* **Exercise instructions**
Pictures in the entries below are excluded; copy only the lines from the one containing "el pensament i la cultura del nostre temps." to the one containing "xe nâng tay 3000kg nhập khẩu", both included.

[Collected data]

- - - - - - -

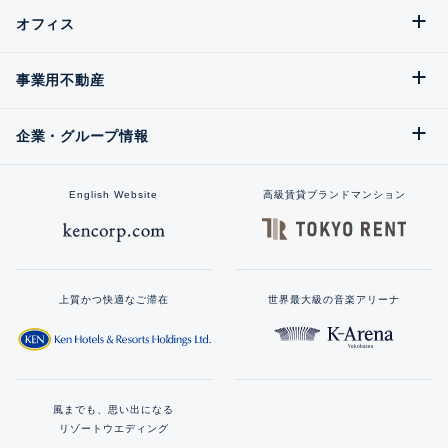
オフィス
事業用不動産
企業・グループ情報
English Website
高級賃貸ブランドマンション
上質かつ快適なご滞在
世界最大級の音楽アリーナ
風までも、思い出になる
リゾートウエディング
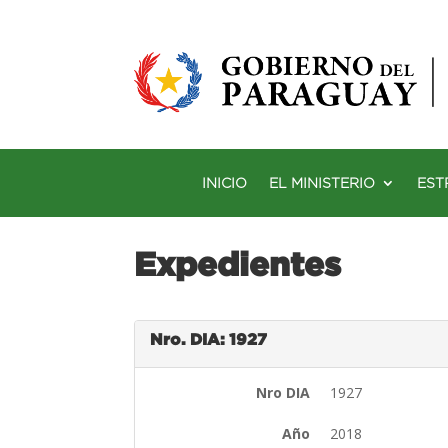
INICIO
EL MINISTERIO
EST
Expedientes
Nro. DIA: 1927
Nro DIA
1927
Año
2018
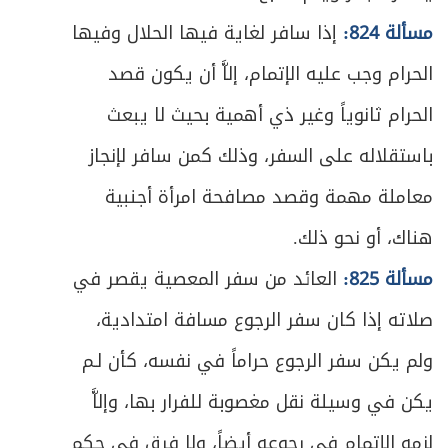
489
مسألة 824:
إذا سافر لغاية فيها الحلال وفيها
ص
المبحث الثاني ـ في زكاة الغلات
496
الحرام وجب عليه الإتمام، إلاَّ أن يكون قصد
ص
المبحث الثالث ـ في زكاة النقدين
500
الحرام ثانوياً وغير ذي أهمية بحيث لا يبعث
باستقلاله على السفر، وذلك كمن سافر لإنجاز
ص
الفصل الثاني في مستحق الزكاة
505
معاملة مهمة وقصد مصافحة امرأة أجنبية
ص
المبحث الأول ـ في أصناف المستحقين
507
هناك، أو نحو ذلك.
ص
المبحث الثاني ـ في أوصاف المستحقين
510
مسألة 825:
العائد من سفر المعصية يقصر في
صلاته إذا كان سفر الرجوع مسافة امتدادية،
ص
المبحث الثالث ـ في أحكام دفع الزكاة
513
ولم يكن سفر الرجوع حراماً في نفسه، كأن لـم
ص
خاتمة ـ في زكاة الفطرة
518
يكن في وسيلة نقل مغصوبة للفرار بها، وإلاَّ
ص
الباب الخامس - في الخمس
لزمه الإتمام في رجوعه أيضاً، ولا فرق في حكم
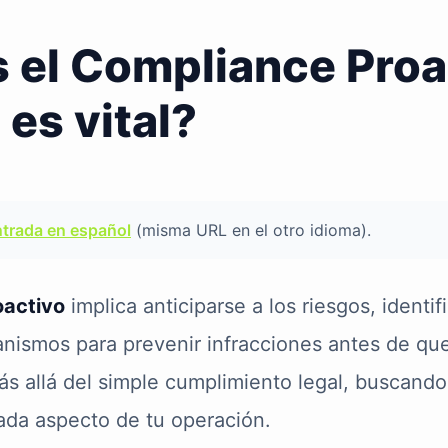
 el Compliance Proa
 es vital?
ntrada en español
(misma URL en el otro idioma).
oactivo
implica anticiparse a los riesgos, identifi
nismos para prevenir infracciones antes de qu
ás allá del simple cumplimiento legal, buscando 
cada aspecto de tu operación.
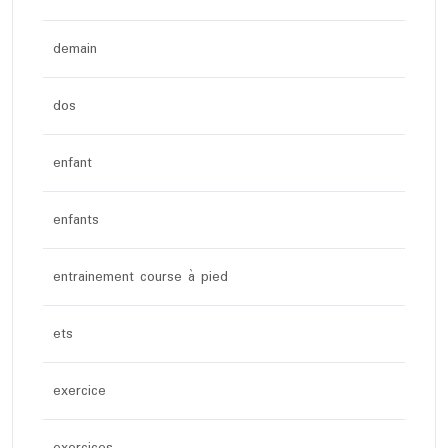
demain
dos
enfant
enfants
entrainement course à pied
ets
exercice
exercices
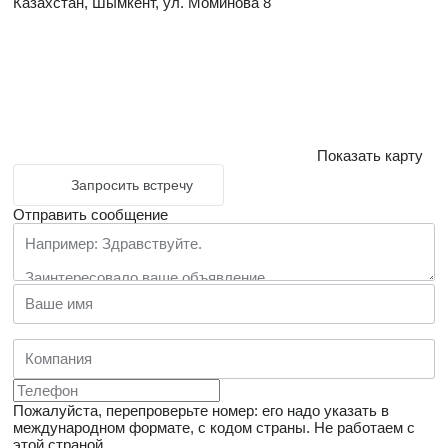
Казахстан, Шымкент, ул. Моминова 8
Показать карту
Запросить встречу
Отправить сообщение
Пожалуйста, перепроверьте номер: его надо указать в
международном формате, с кодом страны.
Не работаем с
этой страной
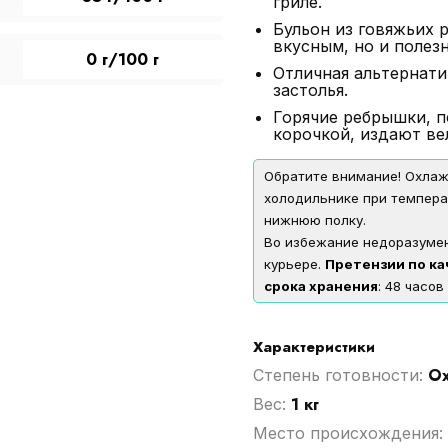
гриле.
Бульон из говяжьих 
вкусным, но и полез
0 г/100 г
Отличная альтернати
застолья.
Горячие ребрышки, 
корочкой, издают ве
Обратите внимание! Охла
холодильнике при темпера
нижнюю полку.
Во избежание недоразумен
курьере.
Претензии по ка
срока хранения
: 48 часов
Характеристики
О
Степень готовности:
1 кг
Вес:
Место происхождения:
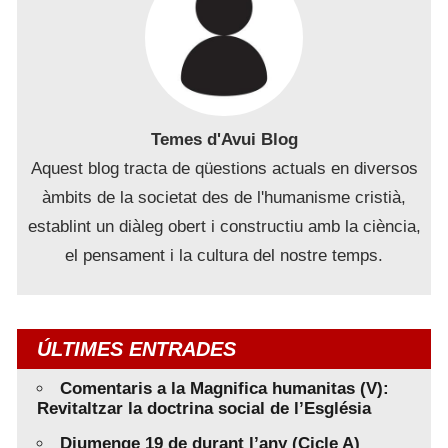
Temes d'Avui Blog
Aquest blog tracta de qüestions actuals en diversos
àmbits de la societat des de l'humanisme cristià,
establint un diàleg obert i constructiu amb la ciència,
el pensament i la cultura del nostre temps.
ÚLTIMES ENTRADES
Comentaris a la Magnifica humanitas (V):
Revitaltzar la doctrina social de l’Església
Diumenge 19 de durant l’any (Cicle A)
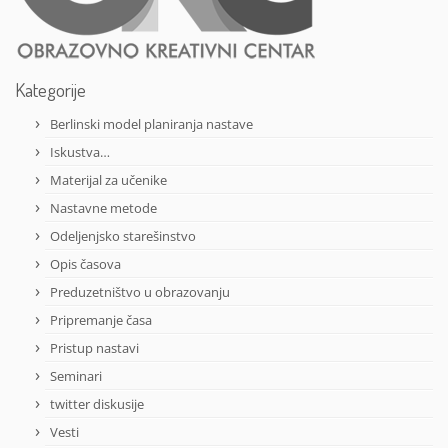
Kategorije
Berlinski model planiranja nastave
Iskustva…
Materijal za učenike
Nastavne metode
Odeljenjsko starešinstvo
Opis časova
Preduzetništvo u obrazovanju
Pripremanje časa
Pristup nastavi
Seminari
twitter diskusije
Vesti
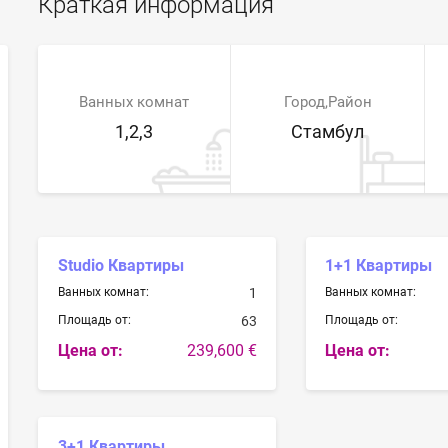
Краткая информация
Ванных комнат
Город,Район
1,2,3
Стамбул
Studio Квартиры
1+1 Квартиры
Ванных комнат:
1
Ванных комнат:
Площадь от:
63
Площадь от:
Цена от:
239,600 €
Цена от:
3+1 Квартиры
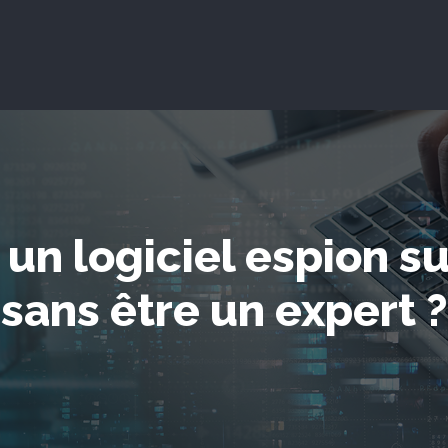
n logiciel espion s
sans être un expert ?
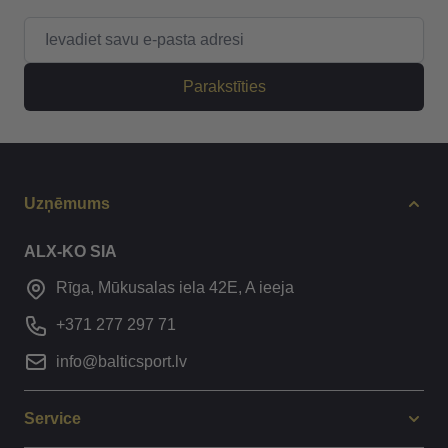
E-pasta adrese
Parakstīties
Uzņēmums
ALX-KO SIA
Rīga, Mūkusalas iela 42E, A ieeja
+371 277 297 71
info@balticsport.lv
Service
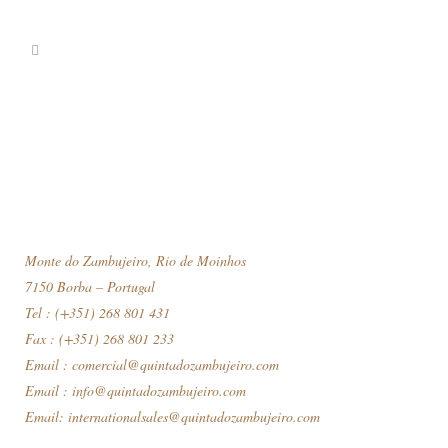
Monte do Zambujeiro, Rio de Moinhos
7150 Borba – Portugal
Tel : (+351) 268 801 431
Fax : (+351) 268 801 233
Email :
comercial@quintadozambujeiro.com
Email :
info@quintadozambujeiro.com
Email:
internationalsales@quintadozambujeiro.com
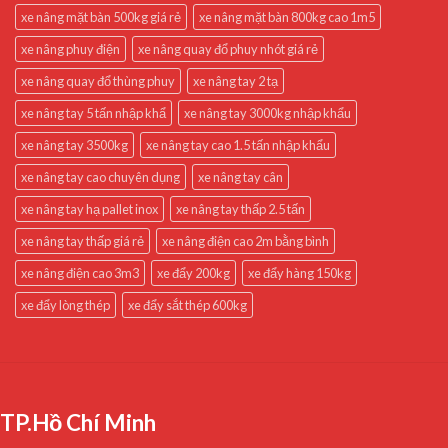
xe nâng mặt bàn 500kg giá rẻ
xe nâng mặt bàn 800kg cao 1m5
xe nâng phuy điện
xe nâng quay đổ phuy nhót giá rẻ
xe nâng quay đổ thùng phuy
xe nâng tay 2 tạ
xe nâng tay 5 tấn nhập khẩ
xe nâng tay 3000kg nhập khẩu
xe nâng tay 3500kg
xe nâng tay cao 1.5 tấn nhập khẩu
xe nâng tay cao chuyên dụng
xe nâng tay cân
xe nâng tay hạ pallet inox
xe nâng tay thấp 2.5 tấn
xe nâng tay thấp giá rẻ
xe nâng điện cao 2m bằng bình
xe nâng điện cao 3m3
xe đẩy 200kg
xe đẩy hàng 150kg
xe đẩy lòng thép
xe đẩy sắt thép 600kg
TP.Hồ Chí Minh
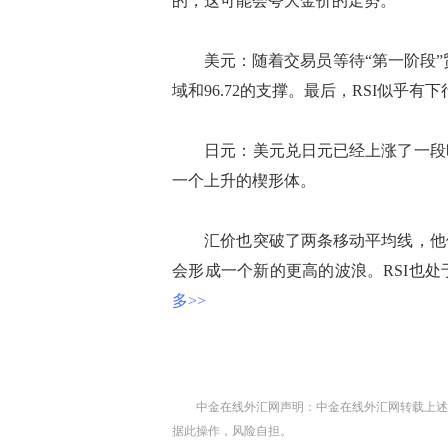
的，这可能会夸大金价的走势。
美元：随着交易员等待“第一阶段”贸
域和96.72的支撑。最后，RSI似乎
日元：美元兑日元已经上涨了一段时
一个上升的楔形体。
汇价也突破了两条移动平均线，他们可
会形成一个新的更高的波浪。RSI也
多>>
中金在线外汇网声明：中金在线外汇网转载上述
据此操作，风险自担。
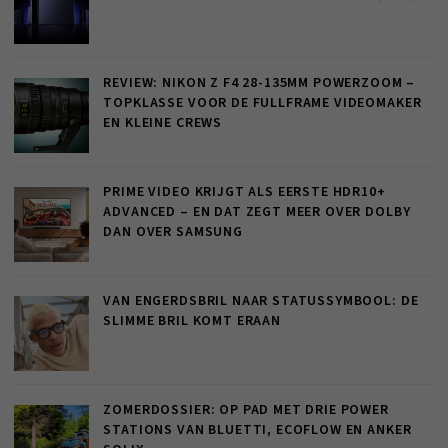
REVIEW: NIKON Z F4 28-135MM POWERZOOM –
TOPKLASSE VOOR DE FULLFRAME VIDEOMAKER
EN KLEINE CREWS
PRIME VIDEO KRIJGT ALS EERSTE HDR10+
ADVANCED – EN DAT ZEGT MEER OVER DOLBY
DAN OVER SAMSUNG
VAN ENGERDSBRIL NAAR STATUSSYMBOOL: DE
SLIMME BRIL KOMT ERAAN
ZOMERDOSSIER: OP PAD MET DRIE POWER
STATIONS VAN BLUETTI, ECOFLOW EN ANKER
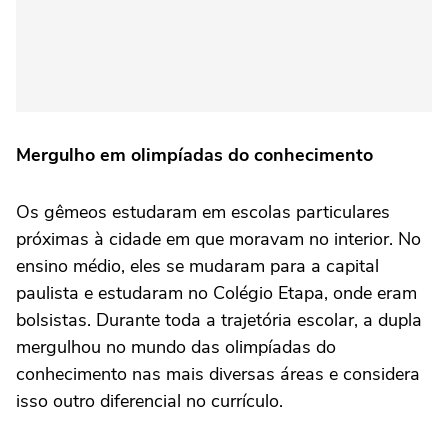
Mergulho em olimpíadas do conhecimento
Os gêmeos estudaram em escolas particulares
próximas à cidade em que moravam no interior. No
ensino médio, eles se mudaram para a capital
paulista e estudaram no Colégio Etapa, onde eram
bolsistas. Durante toda a trajetória escolar, a dupla
mergulhou no mundo das olimpíadas do
conhecimento nas mais diversas áreas e considera
isso outro diferencial no currículo.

- - - - - - -

* **Output**
el pensament i la cultura del nostre temps.
ÚLTIMES ENTRADES
Comentaris a la Magnifica humanitas (V):
Revitaltzar la doctrina social de l’Església
Diumenge 19 de durant l’any (Cicle A)
Kategorije
Berlinski model planiranja nastave
Iskustva…
Materijal za učenike
Nastavne metode
Odeljenjsko starešinstvo
Opis časova
Preduzetništvo u obrazovanju
Pripremanje časa
Pristup nastavi
Seminari
twitter diskusije
Vesti
Краткая информация
Ванных комнат
Город,Район
1,2,3
Стамбул
Studio Квартиры
1+1 Квартиры
Ванных комнат:
1
Ванных комнат:
Площадь от:
63
Площадь от:
Цена от:
239,600 €
Цена от:
3+1 Квартиры
n logiciel espion s
sans être un expert ?
E-pasta adrese
Parakstīties
Uzņēmums
ALX-KO SIA
Rīga, Mūkusalas iela 42E, A ieeja
+371 277 297 71
info@balticsport.lv
Service
Monte do Zambujeiro, Rio de Moinhos
7150 Borba – Portugal
Tel : (+351) 268 801 431
Fax : (+351) 268 801 233
Email :
comercial@quintadozambujeiro.com
Email :
info@quintadozambujeiro.com
Email:
internationalsales@quintadozambujeiro.com
xe nâng mặt bàn 500kg giá rẻ
xe nâng mặt bàn 800kg cao 1m5
xe nâng phuy điện
xe nâng quay đổ phuy nhót giá rẻ
xe nâng quay đổ thùng phuy
xe nâng tay 2 tạ
xe nâng tay 5 tấn nhập khẩ
xe nâng tay 3000kg nhập khẩu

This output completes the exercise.